#### [What the exercise asks]
The reply should consist of one number, the count of lines below in which the word "компании" appears.

#### [Data to process]
Content starts

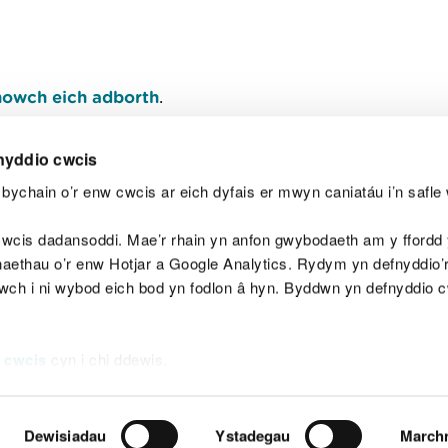
owch eich adborth
.
nyddio cwcis
bychain o’r enw cwcis ar eich dyfais er mwyn caniatáu i’n safle 
Y
wcis dadansoddi. Mae’r rhain yn anfon gwybodaeth am y ffordd y
anaethau o’r enw Hotjar a Google Analytics. Rydym yn defnyddio
ewch i ni wybod eich bod yn fodlon â hyn. Byddwn yn defnyddio 
aeg
Map o'r safle
Hawlfraint
Preifatrwydd a 
 cwcis
cyn i chi ddewis.
Dewisiadau
Ystadegau
March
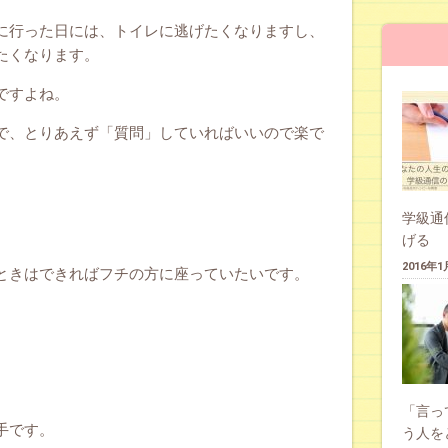
に行った日には、トイレに逃げたくなりますし、
たくなります。
ですよね。
で、とりあえず「質問」していればいいので楽で
学級通
げる
2016年
ときはできればフチの方に座っていたいです。
。
「言っ
手です。
う人を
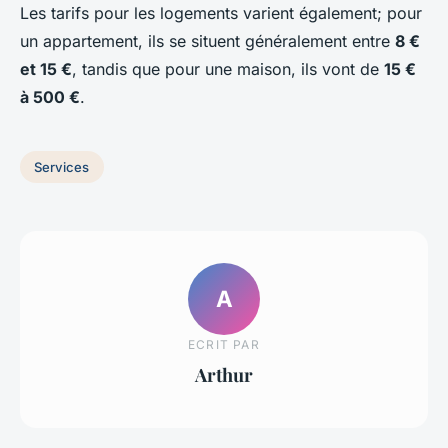
Les tarifs pour les logements varient également; pour
un appartement, ils se situent généralement entre
8 €
et 15 €
, tandis que pour une maison, ils vont de
15 €
à 500 €
.
Services
A
ECRIT PAR
Arthur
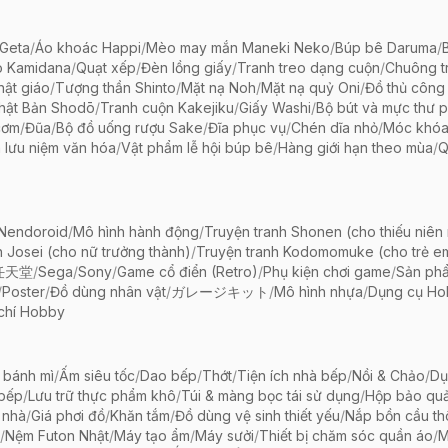
Geta
/
Áo khoác Happi
/
Mèo may mắn Maneki Neko
/
Búp bê Daruma
/
o Kamidana
/
Quạt xếp
/
Đèn lồng giấy
/
Tranh treo dạng cuộn
/
Chuông tr
ật giáo
/
Tượng thần Shinto
/
Mặt nạ Noh
/
Mặt nạ quỷ Oni
/
Đồ thủ công 
hật Bản Shodō
/
Tranh cuộn Kakejiku
/
Giấy Washi
/
Bộ bút và mực thư 
cơm
/
Đũa
/
Bộ đồ uống rượu Sake
/
Đĩa phục vụ
/
Chén dĩa nhỏ
/
Móc khóa
 lưu niệm văn hóa
/
Vật phẩm lễ hội búp bê
/
Hàng giới hạn theo mùa
/
Q
 Nendoroid
/
Mô hình hành động
/
Truyện tranh Shonen (cho thiếu niên
h Josei (cho nữ trưởng thành)
/
Truyện tranh Kodomomuke (cho trẻ e
任天堂
/
Sega
/
Sony
/
Game cổ điển (Retro)
/
Phụ kiện chơi game
/
Sản ph
/
Poster
/
Đồ dùng nhân vật
/
ガレージキット
/
Mô hình nhựa
/
Dụng cụ Ho
chí Hobby
 bánh mì
/
Ấm siêu tốc
/
Dao bếp
/
Thớt
/
Tiện ích nhà bếp
/
Nồi & Chảo
/
Dụ
 bếp
/
Lưu trữ thực phẩm khô
/
Túi & màng bọc tái sử dụng
/
Hộp bảo qu
 nhà
/
Giá phơi đồ
/
Khăn tắm
/
Đồ dùng vệ sinh thiết yếu
/
Nắp bồn cầu th
/
Nệm Futon Nhật
/
Máy tạo ẩm
/
Máy sưởi
/
Thiết bị chăm sóc quần áo
/
M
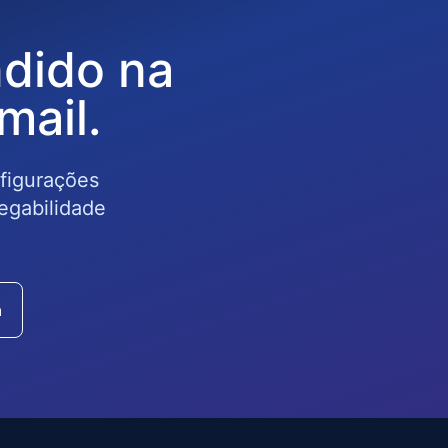
dido na
mail.
nfigurações
egabilidade
a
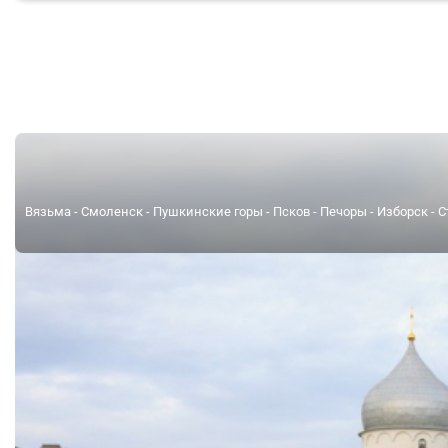
Вязьма - Смоленск - Пушкинские горы - Псков - Печоры - Изборск - С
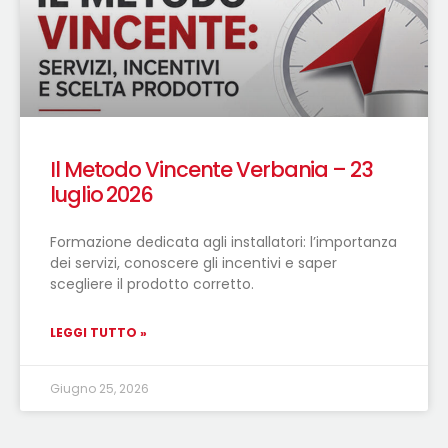
Il Metodo Vincente Verbania – 23
luglio 2026
Formazione dedicata agli installatori: l’importanza
dei servizi, conoscere gli incentivi e saper
scegliere il prodotto corretto.
LEGGI TUTTO »
Giugno 25, 2026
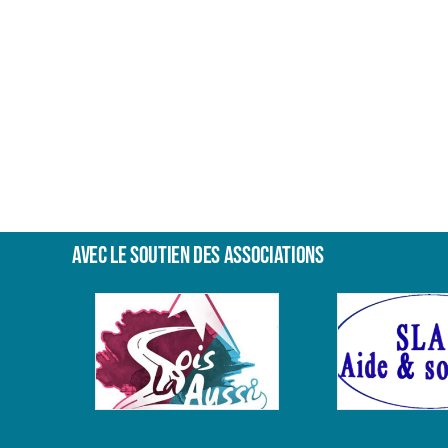
Shenghai
Wu
Avec le soutien des associations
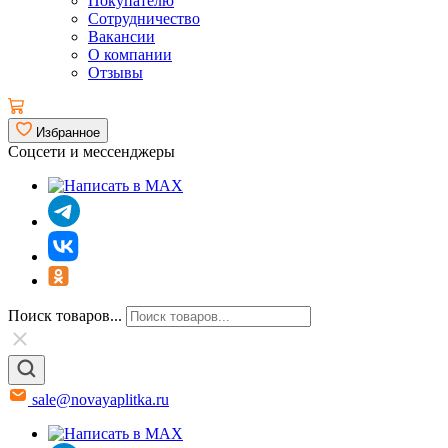
Покупателю
Сотрудничество
Вакансии
О компании
Отзывы
Избранное
Соцсети и мессенджеры
Поиск товаров...
sale@novayaplitka.ru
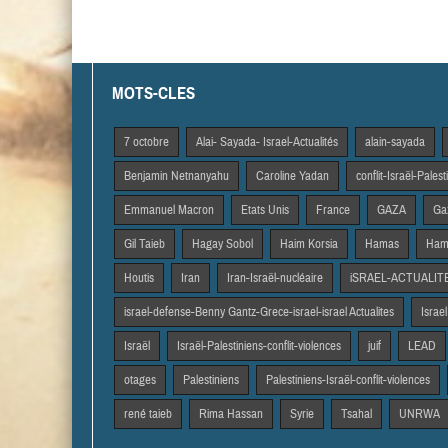
MOTS-CLES
7 octobre
Alai- Sayada- Israel-Actualités
alain-sayada
Benjamin Netnanyahu
Caroline Yadan
conflit-Israël-Pales
Emmanuel Macron
Etats Unis
France
GAZA
Gaz
Gil Taieb
Hagay Sobol
Haim Korsia
Hamas
Hama
Houtis
Iran
Iran-Israël-nucléaire
iSRAEL-ACTUALIT
israel-defense-Benny Gantz-Grece-israel-israel Actualites
Israel
Israël
Israël-Palestiniens-conflit-violences
juif
LEAD
otages
Palestiniens
Palestiniens-Israël-conflit-violences
rené taieb
Rima Hassan
Syrie
Tsahal
UNRWA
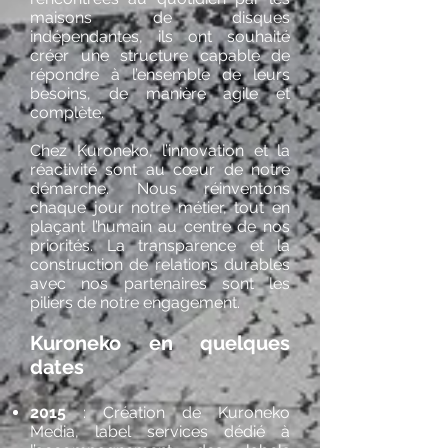
maisons de disques
indépendantes, ils ont souhaité
créer une structure capable de
répondre à l’ensemble de leurs
besoins, de manière agile et
complète.
Chez Kuroneko, l’innovation et la
réactivité sont au cœur de notre
démarche. Nous réinventons
chaque jour notre métier, tout en
plaçant l’humain au centre de nos
priorités. La transparence et la
construction de relations durables
avec nos partenaires sont les
piliers de notre engagement.
Kuroneko en quelques
dates
2015
: Création de Kuroneko
Media, label services dédié à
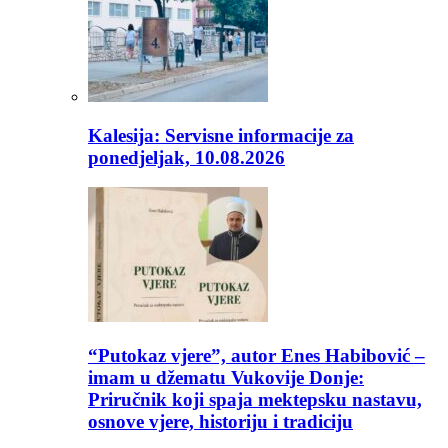
Kalesija: Servisne informacije za
ponedjeljak, 10.08.2026
“Putokaz vjere”, autor Enes Habibović –
imam u džematu Vukovije Donje:
Priručnik koji spaja mektepsku nastavu,
osnove vjere, historiju i tradiciju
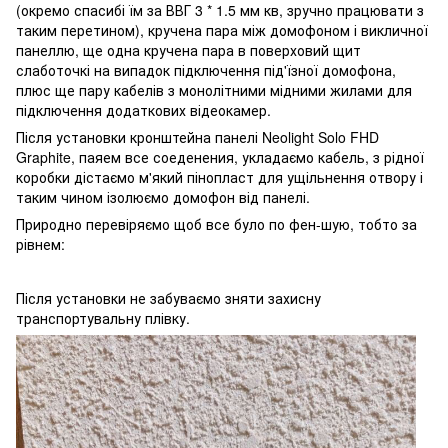
(окремо спасибі їм за ВВГ 3 * 1.5 мм кв, зручно працювати з
таким перетином), кручена пара між домофоном і викличної
панеллю, ще одна кручена пара в поверховий щит
слаботочкі на випадок підключення під'їзної домофона,
плюс ще пару кабелів з монолітними мідними жилами для
підключення додаткових відеокамер.
Після установки кронштейна панелі Neolight Solo FHD
Graphite, паяем все соеденения, укладаємо кабель, з рідної
коробки дістаємо м'який пінопласт для ущільнення отвору і
таким чином ізолюємо домофон від панелі.
Природно перевіряємо щоб все було по фен-шую, тобто за
рівнем:
Після установки не забуваємо зняти захисну
транспортувальну плівку.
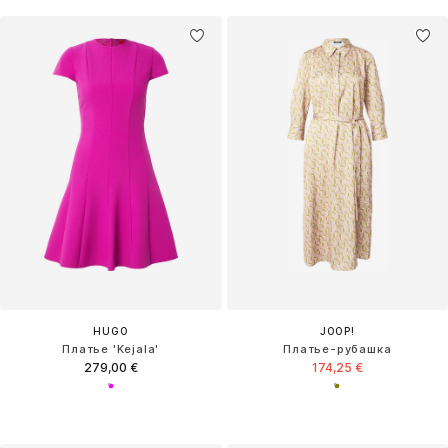
HUGO
JOOP!
Платье 'Kejala'
Платье-рубашка
279,00 €
174,25 €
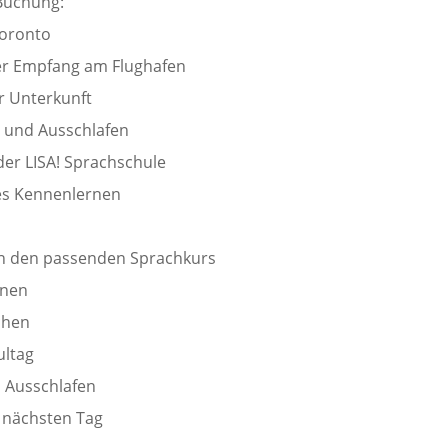
 Buchung:
Toronto
er Empfang am Flughafen
r Unterkunft
und Ausschlafen
der LISA! Sprachschule
es Kennenlernen
 in den passenden Sprachkurs
rnen
chen
ultag
 Ausschlafen
 nächsten Tag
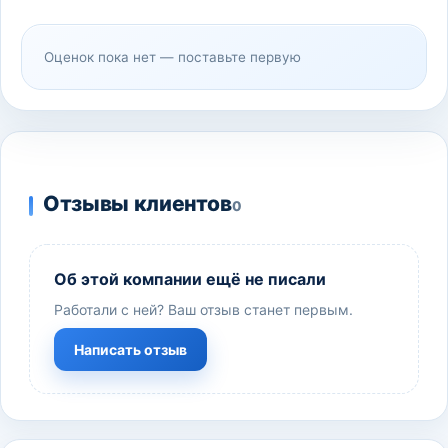
Оценок пока нет — поставьте первую
Отзывы клиентов
0
Об этой компании ещё не писали
Работали с ней? Ваш отзыв станет первым.
Написать отзыв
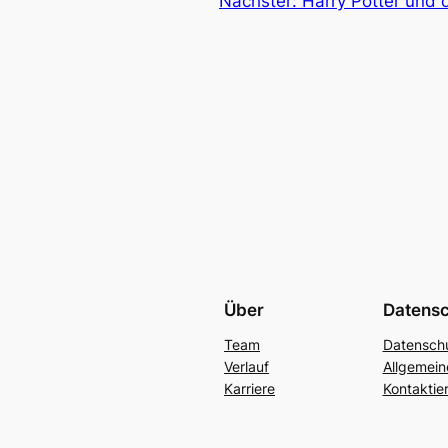
Nächster:
Harry Potter und 
Über
Datens
Team
Datenschu
Verlauf
Allgemei
Karriere
Kontaktie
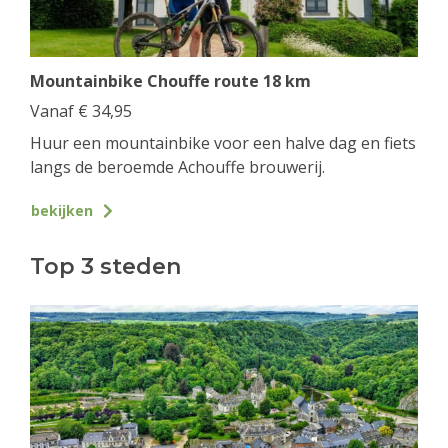
Mountainbike Chouffe route 18 km
Vanaf
€
34,95
Huur een mountainbike voor een halve dag en fiets
langs de beroemde Achouffe brouwerij.
bekijken
Top 3 steden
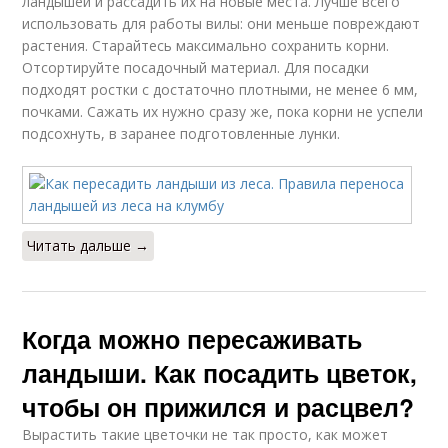
ландышей и рассадить их на новые места. Лучше всего
использовать для работы вилы: они меньше повреждают
растения. Старайтесь максимально сохранить корни.
Отсортируйте посадочный материал. Для посадки
подходят ростки с достаточно плотными, не менее 6 мм,
почками. Сажать их нужно сразу же, пока корни не успели
подсохнуть, в заранее подготовленные лунки.
Читать дальше →
Когда можно пересаживать
ландыши. Как посадить цветок,
чтобы он прижился и расцвел?
Вырастить такие цветочки не так просто, как может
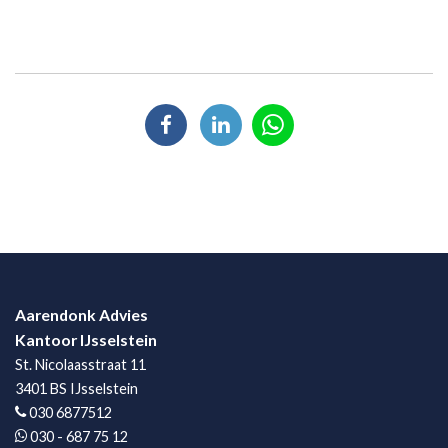
Aarendonk Advies
Kantoor IJsselstein
St. Nicolaasstraat 11
3401 BS IJsselstein
030 6877512
030 - 687 75 12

Content ends

#### [Problem solution]
2